In the year 2000, the Sanctuary Wildlife Awards were instituted to honour men and women working to protect our wilderness areas and photographers who used their skills as a conservation tool.

It was in 2015 that Sanctuary Asia established Sanctuary Nature Foundation, the nonprofit foundation that now publishes the magazines and several other publications and also manages various conservation projects.

== Publications ==

=== Magazines ===
Sanctuary Asia, edited by Bittu Sahgal, aims to educate the adult public about the importance of protecting the environment, covers relevant news on wildlife and conservation. Its first edition was published in October 1981. In 1984, the foundation began publishing a second magazine, Sanctuary Cub. It is currently edited by Tara Sahgal. In 2017, the Cub magazine bagged the Runner Up position in the Kids Stop Press Award for the best newspaper/magazine for children.

Aside from the magazines, Sanctuary Nature Foundation publishes a variety of reading material today, including coffee table books, wildlife guides and national park guides.

=== Coffee table books ===
Sanctuary's coffee table books are published in two series and three standalone:

- The Inheritance series is a tribute to select sanctuaries in India, displaying images and articles by conservationists, photographers and writers. The series contains books based on the following sanctuaries: Kaziranga, Periyar, Corbett, Tadoba, Bandhavgarh and Bharatpur.
- The Wild series was birthed from a belief in the importance of documenting information on each Indian state's unique ecology. There are three books in this series, based on the states of Maharashtra, Chhattisgarh and Madhya Pradesh.
- The standalone coffee table books published by the foundation are India Naturally, Forever Stripes and Bor Tiger Reserve.

=== Park guidebooks ===
Currently, Sanctuary has published guides to 9 Indian parks and sanctuaries.

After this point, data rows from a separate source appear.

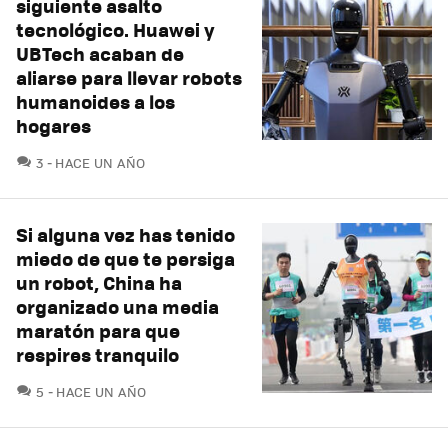
siguiente asalto
tecnológico. Huawei y
UBTech acaban de
aliarse para llevar robots
humanoides a los
hogares
COMENTARIOS
3
HACE UN AÑO
Si alguna vez has tenido
miedo de que te persiga
un robot, China ha
organizado una media
maratón para que
respires tranquilo
COMENTARIOS
5
HACE UN AÑO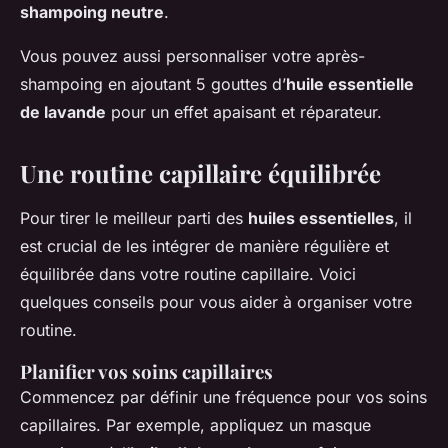
shampoing neutre
.
Vous pouvez aussi personnaliser votre après-
shampoing en ajoutant 5 gouttes d’
huile essentielle
de lavande
pour un effet apaisant et réparateur.
Une routine capillaire équilibrée
Pour tirer le meilleur parti des
huiles essentielles
, il
est crucial de les intégrer de manière régulière et
équilibrée dans votre routine capillaire. Voici
quelques conseils pour vous aider à organiser votre
routine.
Planifier vos soins capillaires
Commencez par définir une fréquence pour vos soins
capillaires. Par exemple, appliquez un masque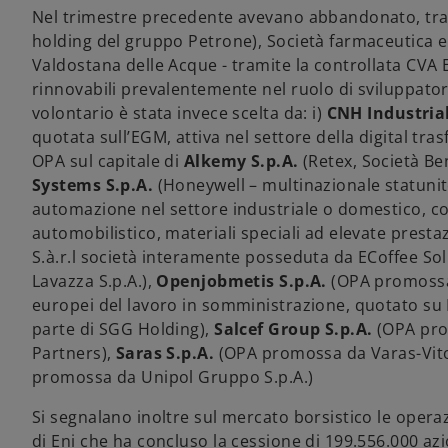
Nel trimestre precedente avevano abbandonato, tr
holding del gruppo Petrone), Società farmaceutica e 
Valdostana delle Acque - tramite la controllata CVA E
rinnovabili prevalentemente nel ruolo di sviluppatore
volontario è stata invece scelta da: i)
CNH Industria
quotata sull’EGM, attiva nel settore della digital tr
OPA sul capitale di
Alkemy S.p.A.
(Retex, Società Ben
Systems S.p.A.
(Honeywell – multinazionale statuniten
automazione nel settore industriale o domestico, co
automobilistico, materiali speciali ad elevate prest
S.à.r.l società interamente posseduta da ECoffee Solu
Lavazza S.p.A.),
Openjobmetis S.p.A.
(OPA promossa 
europei del lavoro in somministrazione, quotato su 
parte di SGG Holding),
Salcef Group S.p.A.
(OPA pro
Partners),
Saras S.p.A.
(OPA promossa da Varas-Vito
promossa da Unipol Gruppo S.p.A.)
Si segnalano inoltre sul mercato borsistico le opera
di Eni che ha concluso la cessione di 199.556.000 az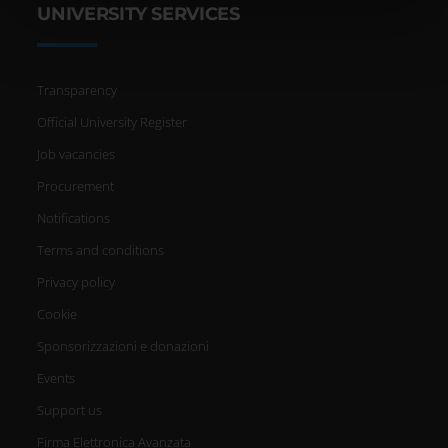
UNIVERSITY SERVICES
nostri partner che si occupano di analisi dei dati web,
pubblicità e social media, i quali potrebbero combinarle
con altre informazioni che hai fornito loro o che hanno
Transparency
raccolto dal tuo utilizzo dei loro servizi.
Official University Register
Job vacancies
Procurement
Notifications
Terms and conditions
Privacy policy
Cookie
Sponsorizzazioni e donazioni
Events
Support us
Firma Elettronica Avanzata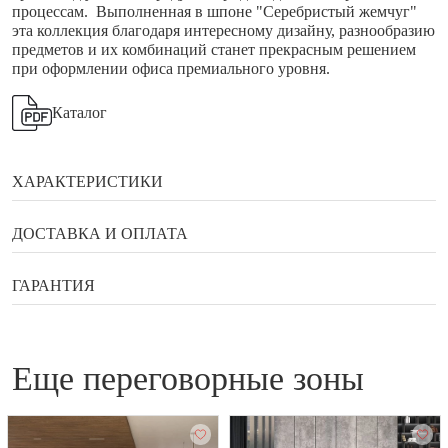
процессам. Выполненная в шпоне "Серебристый жемчуг"
эта коллекция благодаря интересному дизайну, разнообразию
предметов и их комбинаций станет прекрасным решением
при оформлении офиса премиального уровня.
Каталог
ХАРАКТЕРИСТИКИ
Бренд
Directoria&Moder
ДОСТАВКА И ОПЛАТА
Сортировка (ручная)
110
Способы оплаты
ГАРАНТИЯ
Страна
Россия
Гарантия, возврат, обмен
Банковской картой онлайн
еще переговорные зоны
Наличными в галереи мебели Status
Гарантийный документ — договор, который выдаётся
Оплата по QR коду
покупателю вместе с товаром.
Купить в рассрочку или кредит
Гарантийное обслуживание бытовой техники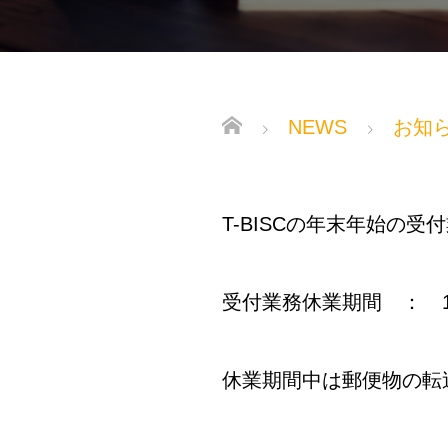
NEWS
お知
T-BISCの年末年始の
受付業務休業期間 ： 1
休業期間中は郵便物の転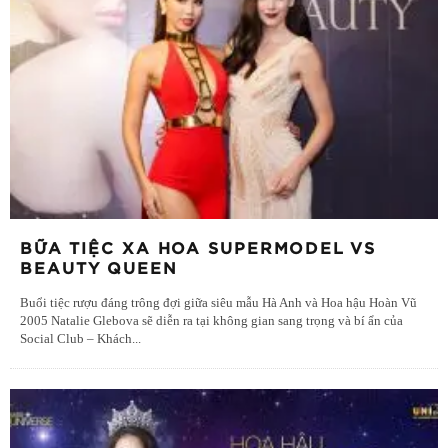
BỮA TIỆC XA HOA SUPERMODEL VS
BEAUTY QUEEN
Buổi tiệc rượu đáng trông đợi giữa siêu mẫu Hà Anh và Hoa hậu Hoàn Vũ
2005 Natalie Glebova sẽ diễn ra tại không gian sang trọng và bí ẩn của
Social Club – Khách
...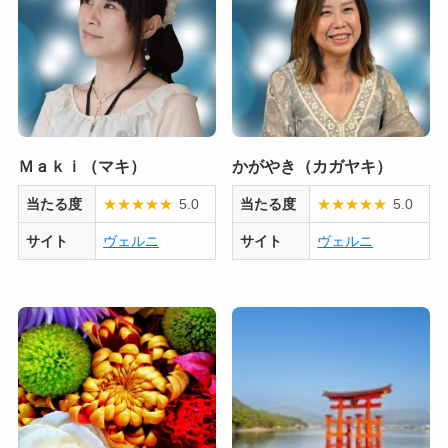
Ｍａｋｉ（マキ）
かがやき（カガヤキ）
当たる度
★
★
★
★
★
5.0
当たる度
★
★
★
★
★
5.0
サイト
ヴェルニ
サイト
ヴェルニ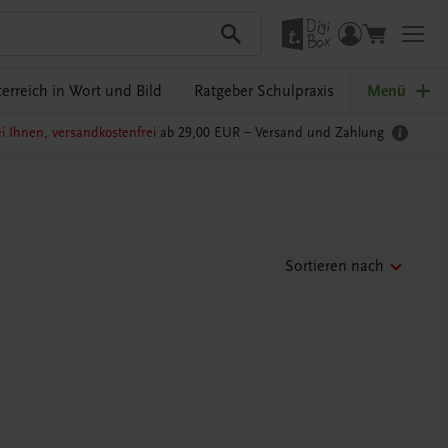
erreich in Wort und Bild
Ratgeber Schulpraxis
Menü
i Ihnen, versandkostenfrei
ab 29,00 EUR –
Versand und Zahlung
Sortieren nach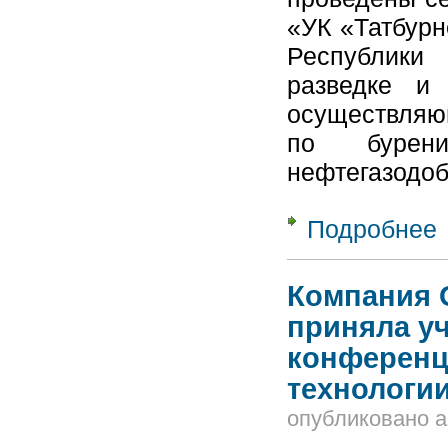
«УК «Татбурн
Республики
разведке и 
осуществляю
по бурен
нефтегазодо
Подробнее
о
О
м
Компания 
приняла уч
конференц
технологи
опубликовано
a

=== The Ecologist Asia ===
Sanctuary also published The Ecologist Asia, an Indian edition of the UK journal The Ecologist, founded by Edward Goldsmith. The Ecologist Asia, whose co-editors were Bittu Sahgal, Vandana Shiva, Claude Alvares and Smitu Kothari, was dedicated to disseminating environmental and developmental news relevant to the region.

== Projects ==
Sanctuary's team is currently working on the following projects.

=== Kids for Tigers ===
Kids for Tigers, founded in 2000, is an educational outreach programme that seeks to instill in children a love and respect for nature through trails, workshops, fests and camps. Going way beyond conservation education, the programme is dedicated to ‘leaving kids with a better planet and leaving the planet with better kids’. Kids for Tigers, founded in the year 2000, has reached over a million children and was certified by the Limca Book of Records for having created the world's largest ‘Save The Tiger’ scroll.

=== Mud on Boots ===
Launched in 2017, Mud on Boots seeks to empower grassroots conservationists in India. These conservationists often come from humble backgrounds, and find themselves limited in their ability to expand and fund their work because of the challenges posed by language barriers, geographical remoteness and restricted access to technology and education. These individuals are identified for Sanctuary by credible conservation leaders.

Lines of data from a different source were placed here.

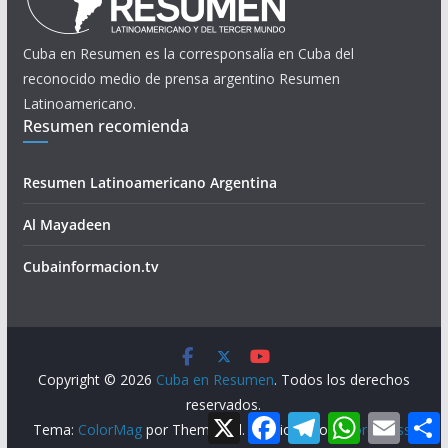
Cuba en Resumen es la corresponsalía en Cuba del
reconocido medio de prensa argentino Resumen
Latinoamericano.
Resumen recomienda
Resumen Latinoamericano Argentina
Al Mayadeen
Cubainformacion.tv
Copyright © 2026
Cuba en Resumen
. Todos los derechos
reservados.
X
F
T
W
E
Tema:
ColorMag
por ThemeGrill. Funciona con
WordPress
.
a
e
h
m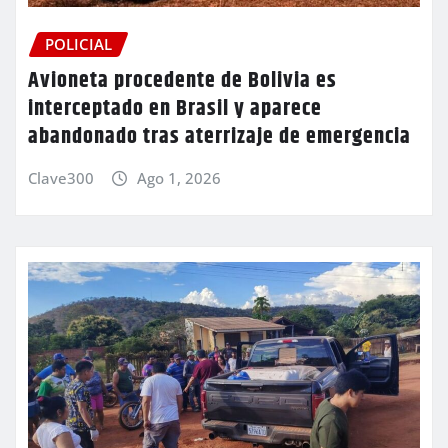
POLICIAL
Avioneta procedente de Bolivia es
interceptado en Brasil y aparece
abandonado tras aterrizaje de emergencia
Clave300
Ago 1, 2026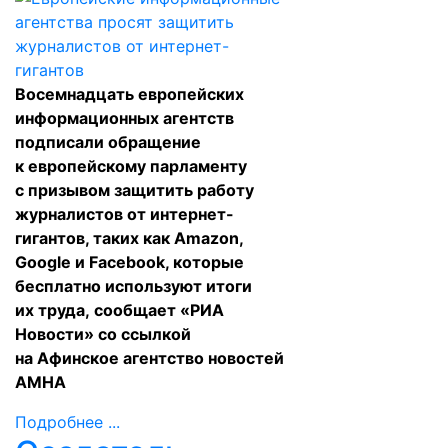
Восемнадцать европейских
информационных агентств
подписали обращение
к европейскому парламенту
с призывом защитить работу
журналистов от интернет-
гигантов, таких как Amazon,
Google и Facebook, которые
бесплатно используют итоги
их труда,
сообщает
«РИА
Новости» со ссылкой
на Афинское агентство новостей
АМНА
Подробнее ...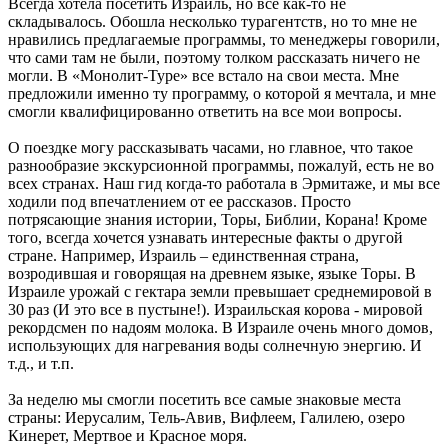
Всегда хотела посетить Израиль, но все как-то не
складывалось. Обошла несколько турагентств, но то мне не
нравились предлагаемые программы, то менеджеры говорили,
что сами там не были, поэтому толком рассказать ничего не
могли. В «Монолит-Туре» все встало на свои места. Мне
предложили именно ту программу, о которой я мечтала, и мне
смогли квалифицированно ответить на все мои вопросы.
О поездке могу рассказывать часами, но главное, что такое
разнообразие экскурсионной программы, пожалуй, есть не во
всех странах. Наш гид когда-то работала в Эрмитаже, и мы все
ходили под впечатлением от ее рассказов. Просто
потрясающие знания истории, Торы, Библии, Корана! Кроме
того, всегда хочется узнавать интересные факты о другой
стране. Например, Израиль – единственная страна,
возродившая и говорящая на древнем языке, языке Торы. В
Израиле урожай с гектара земли превышает среднемировой в
30 раз (И это все в пустыне!). Израильская корова - мировой
рекордсмен по надоям молока. В Израиле очень много домов,
использующих для нагревания воды солнечную энергию. И
т.д., и т.п.
За неделю мы смогли посетить все самые знаковые места
страны: Иерусалим, Тель-Авив, Вифлеем, Галилею, озеро
Кинерет, Мертвое и Красное моря.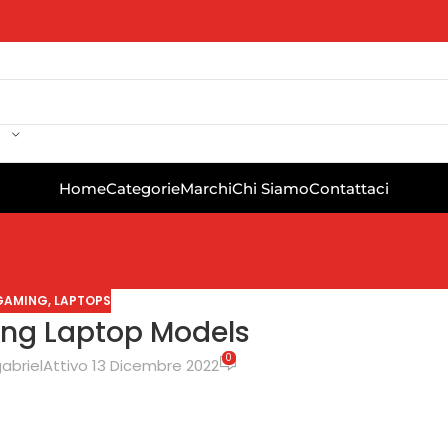
Home
Categorie
Marchi
Chi Siamo
Contattaci
GAMING
,
LAPTOPS
ng Laptop Models
0
abriel
Attivo 13 Dicembre 2022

Over a two-year period, the selected Project Leaders receive a monetary grant and other strategic support from Sanctuary.

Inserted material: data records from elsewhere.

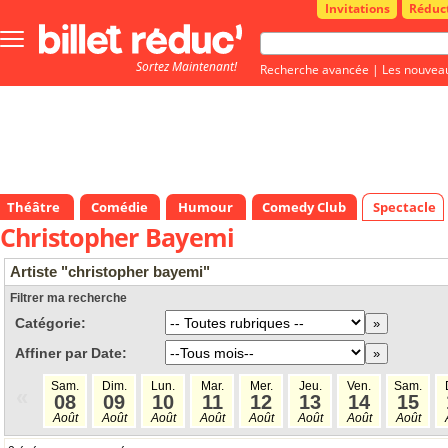
Invitations
Réduc
Bouton
menu
Sortez Maintenant!
principale
Recherche avancée
|
Les nouvea
Théâtre
Comédie
Humour
Comedy Club
Spectacle
Christopher Bayemi
Artiste "christopher bayemi"
Filtrer ma recherche
Catégorie:
Affiner par Date:
Sam.
Dim.
Lun.
Mar.
Mer.
Jeu.
Ven.
Sam.
«
08
09
10
11
12
13
14
15
Août
Août
Août
Août
Août
Août
Août
Août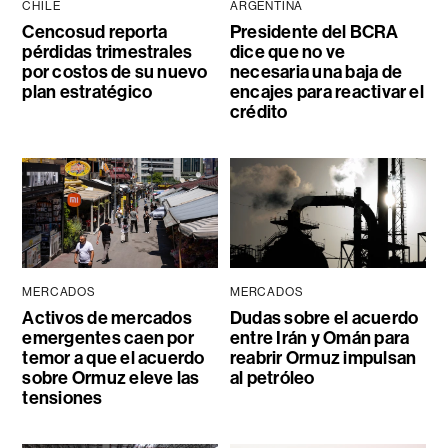
CHILE
ARGENTINA
Cencosud reporta
Presidente del BCRA
pérdidas trimestrales
dice que no ve
por costos de su nuevo
necesaria una baja de
plan estratégico
encajes para reactivar el
crédito
MERCADOS
MERCADOS
Activos de mercados
Dudas sobre el acuerdo
emergentes caen por
entre Irán y Omán para
temor a que el acuerdo
reabrir Ormuz impulsan
sobre Ormuz eleve las
al petróleo
tensiones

=== COCOON Conservancies ===
Launched in 2017, Community Owned Community Operated Nature (COCOON) Conservancies are rewilding initiatives outside India's Protective Area Network. COCOON seeks to improve the lives of Indian farmers who live near forest land by rewilding their failed farms back to biodiverse forest status, and helping them find new sources of income, like ecotourism. COCOON's strategy is based on the idea that local communities must be the primary beneficiaries of biodiversity renewal, rather than being displaced, so that relationships between people and parks can improve. COCOON turns land owned by these communities into eco lodges and wildlife viewing spots. The money from the tourism goes to the farmers who still own the land. Additionally, their families are also provided education and medical care.